We want to know any speak inside the content

In [None]:
matcher = Matcher(nlp.vocab)
pattern = [
    { 'ORTH': "'" },
    { 'IS_ALPHA': True, 'OP': '+' }, # to select all text inside quote
    { 'IS_PUNCT': True, 'OP': '*' }, # to select any or non punc inside quote
    { 'ORTH': "'" }
]
matcher.add('PROPER_NOUN', [pattern], greedy='LONGEST')
doc_m = nlp(text)
matches = matcher(doc_m)
# (id, start_index, end_index)
matches.sort(key = lambda x: x[1])
print(len(matches))
for match in matches[:10]:
    print(match, doc_m[match[1]:match[2]])
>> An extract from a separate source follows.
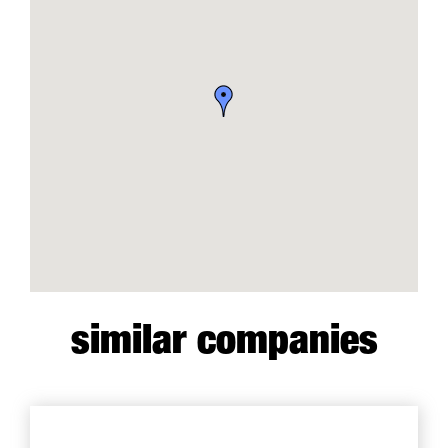
similar companies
Now we can extract the speak, but we also want to know who is the speaker

In [None]:
speak_lemmas = ['think', 'say']
matcher = Matcher(nlp.vocab)
pattern = [
    { 'ORTH': "'" },
    { 'IS_ALPHA': True, 'OP': '+' }, # to select all text inside quote
    { 'IS_PUNCT': True, 'OP': '*' }, # to select any or non punc inside quote
    { 'ORTH': "'" },

    { 'POS': 'VERB', 'LEMMA': { 'IN': speak_lemmas }}, # select a verb follow which is match speak_lemmas (think > thought > thought)
    { 'POS': 'PROPN', 'OP': '+' },

    { 'ORTH': "'" },
    { 'IS_ALPHA': True, 'OP': '+' }, # to select all text inside quote
    { 'IS_PUNCT': True, 'OP': '*' }, # to select any or non punc inside quote
    { 'ORTH': "'" }
]
matcher.add('PROPER_NOUN', [pattern], greedy='LONGEST')
doc_m = nlp(text)
matches = matcher(doc_m)
# (id, start_index, end_index)
matches.sort(key = lambda x: x[1])
print(len(matches))
for match in matches[:10]:
    print(match, doc_m[match[1]:match[2]])

In [None]:
for text in data:
    text = text.replace('`', "'")
    doc_m = nlp(text)
    matches = matcher(doc_m)
    print(len(matches))
    matches.sort(key = lambda x: x[1])
    for match in matches[:10]:
        print (match, doc_m[match[1]:match[2]])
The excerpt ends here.